18.11.2021 06:41 |

Schutz vor Folgen

Arzt: „Klares Ja zur Kinderimpfung“

Kleinkinder auf der Intensiv: Da lassen viele Eltern ihre Kinder lieber jetzt schon impfen - auch ohne Zulassung. Dazu Kinderarzt Rudolf Schmitzberger im „Krone“-Gespräch.

Die Horrorvorstellung vieler Eltern: In Linz kämpft ein 15 Monate altes infiziertes Mädchen um sein Leben, in Salzburg sind zwei Kleinkinder auf der Intensiv. Da nutzen viele die Möglichkeit der Impfung: Wien impft ab Fünfjährige offiziell, Tirol folgt nach, in Niederösterreich kann man sich dafür vorregistrieren.

Zulassung durch EMA für Kinder ab 5 wohl nöchste Woche
Bisher läuft der Stich im „off label“-Gebrauch, also außerhalb der Zulassung des Impfstoffs - in dem Fall Bionzech/Pfizer. Für Europa wird die Zulassung durch die Europäische Arzneimittelbehörde EMA für die ab Fünfjährigen nächste Woche erwartet. Das Nationale Impfgremium NIG dürfte rasch nachziehen. Aber was sagen Ärzte zum Stich? Dazu befragen wir Kinderarzt Rudolf Schmitzberger.

„Krone“: Sind Kinderimpfungen empfehlenswert?
Rudolf Schmitzberger: Ich kann ein klares Ja geben. Vor allem wenn man sieht, dass laut AGES-Zahlen die 6- bis 14-Jährigen am häufigsten betroffen sind, was die Virus-Verbreitung betrifft, haben sie die 15- bis 24-Jährigen überholt. Die 7-Tage-Inzidenz ist bei den 6- bis 14-Jährigen in der Vorwoche von 943,6 auf 1518,9 Fälle je 100.000 Einwohner gestiegen - ein Zuwachs von 61 Prozent. Aber natürlich sollten wir für eine generelle Empfehlung den NIG-Entscheid abwarten.

Wie wird der schützende Stich von den Kids vertragen?
Laut Daten aus Ländern wie Amerika und Israel sehr gut. Äußerst selten können Herzmuskelentzündungen auftreten, sonst die üblichen Reaktionen: Fieber, Kopf-, Muskel-/Gelenkschmerzen.

Aber wie gefährlich ist Corona wirklich für die Kleinen?
Kinder erkranken selten, aber doch auch schwer.
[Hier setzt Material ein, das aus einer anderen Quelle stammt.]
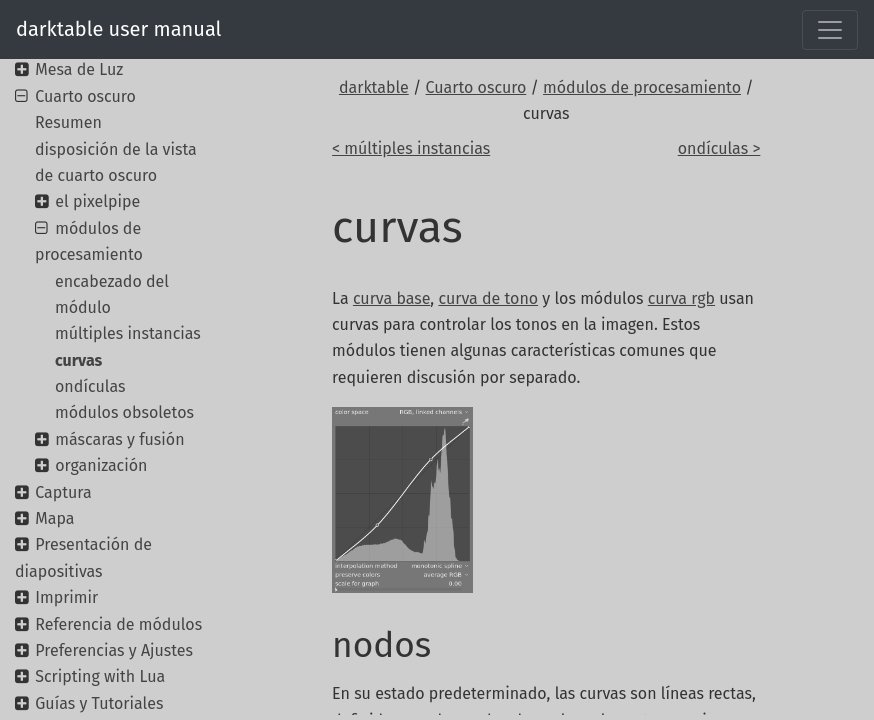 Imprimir (66, 597)
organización (101, 465)
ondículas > (719, 148)
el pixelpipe (97, 201)
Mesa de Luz (79, 69)
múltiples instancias (128, 333)
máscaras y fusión (119, 439)
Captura (63, 492)
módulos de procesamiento (642, 87)
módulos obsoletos (124, 412)
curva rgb (681, 298)
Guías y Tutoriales (99, 703)
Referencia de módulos (118, 624)
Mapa (54, 518)
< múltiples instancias (411, 148)
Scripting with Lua (100, 676)
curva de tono (488, 298)
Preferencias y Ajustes (114, 650)
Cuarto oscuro (476, 87)
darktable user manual (118, 29)
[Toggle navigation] (830, 30)
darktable (374, 87)
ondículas (90, 386)
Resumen (68, 122)
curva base (391, 298)
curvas (78, 360) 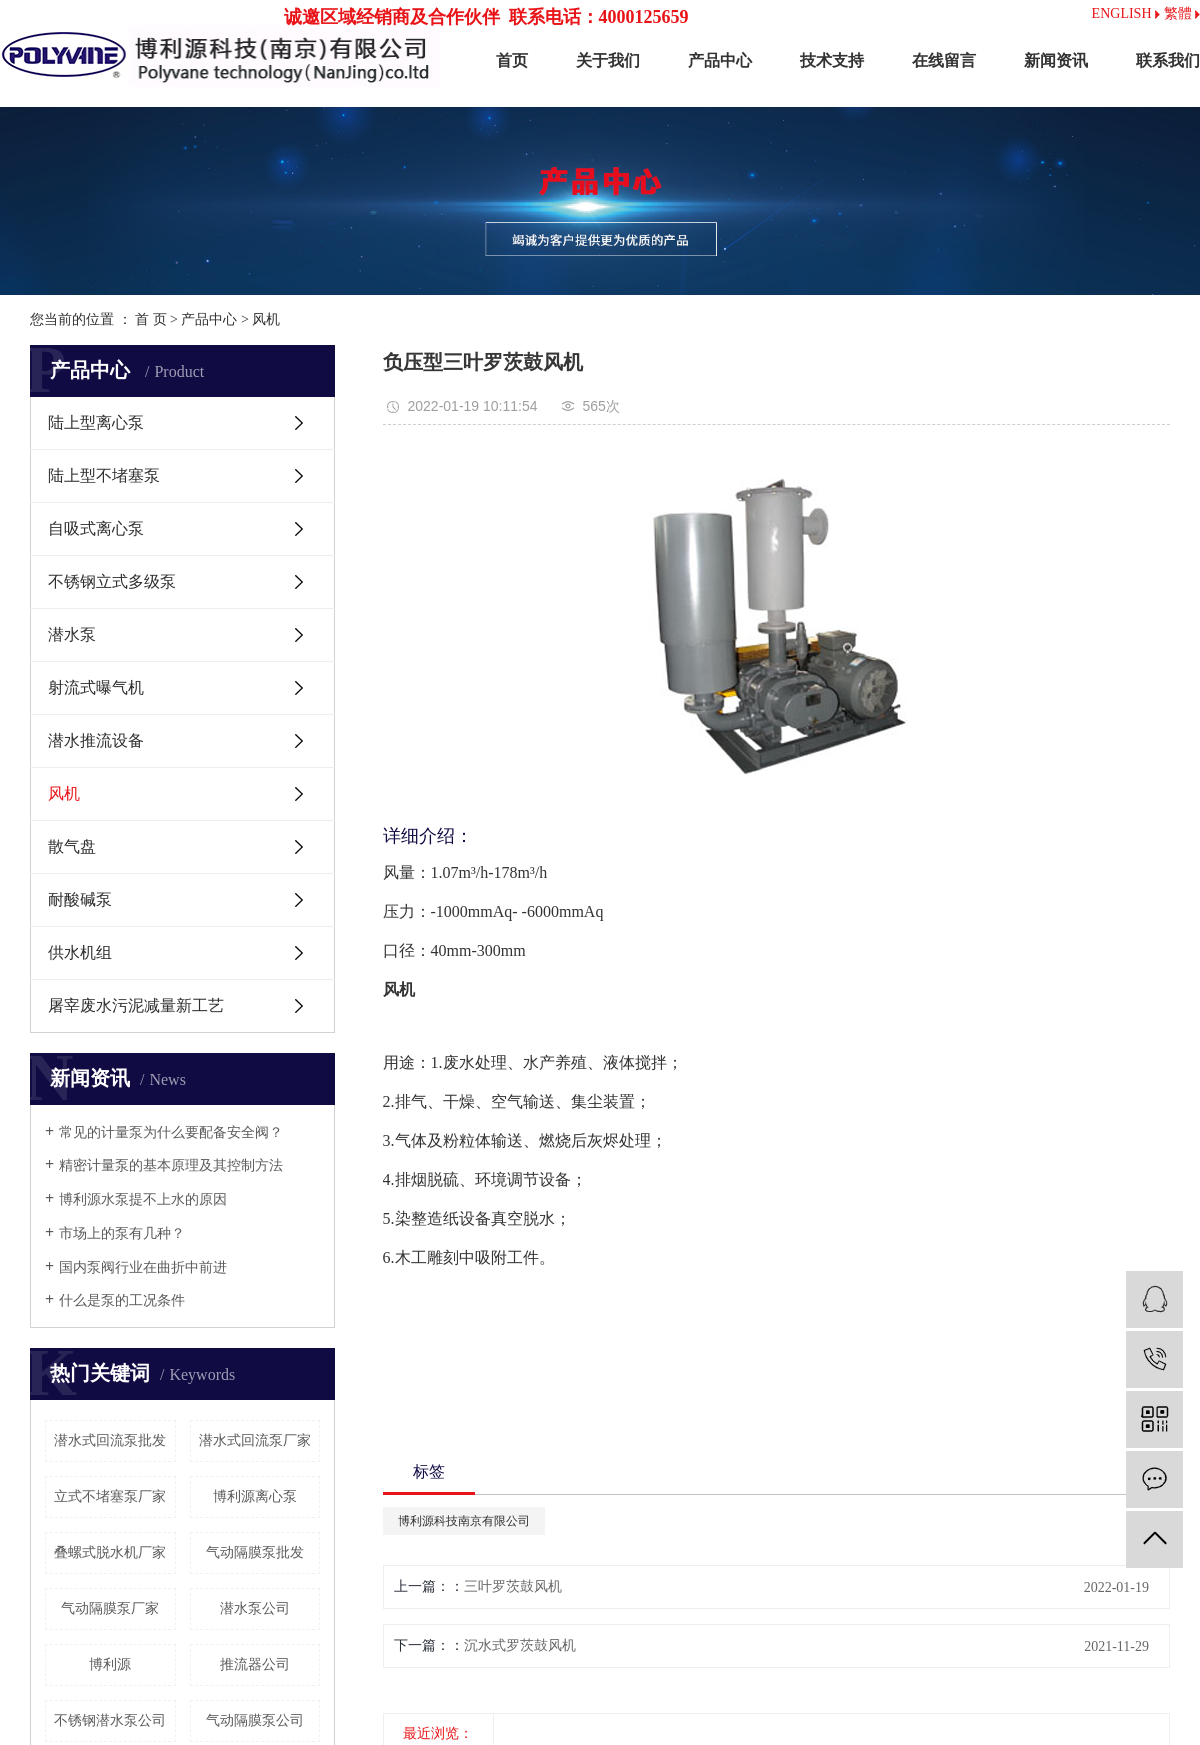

In Deutschland kommen zwei Prozent der infizierten Kinder ins Spital. Kinder sind von Long Covid betroffen, können das PIMS-Syndrom (Multi-Entzündungserkrankung) entwickeln oder eine Myokarditis (Herzmuskelentzündung). Letztere kann selten auch als Impfnebenwirkung auftreten.

Was gibt es für Vorteile?
Die Impfung schützt das Kind, andere, und sie schützt das Kind auch vor den zunehmenden psychischen Belastungen der Pandemie, die wir immer stärker beim Nachwuchs bemerken.

Wer entscheidet?
Ab 14 Jahren das Kind, darunter die Eltern in Abklärung mit dem Arzt.

Warum ist die Verbreitung bei Kindern so heftig?
Die Übertragung erfolgt durch Tröpfchen, bei Kindern gibt es keine generelle Maskenpflicht. Deshalb sind Hygienemaßnahmen so wichtig. Auch sollte man die Influenza-Impfung für sein Kind andenken.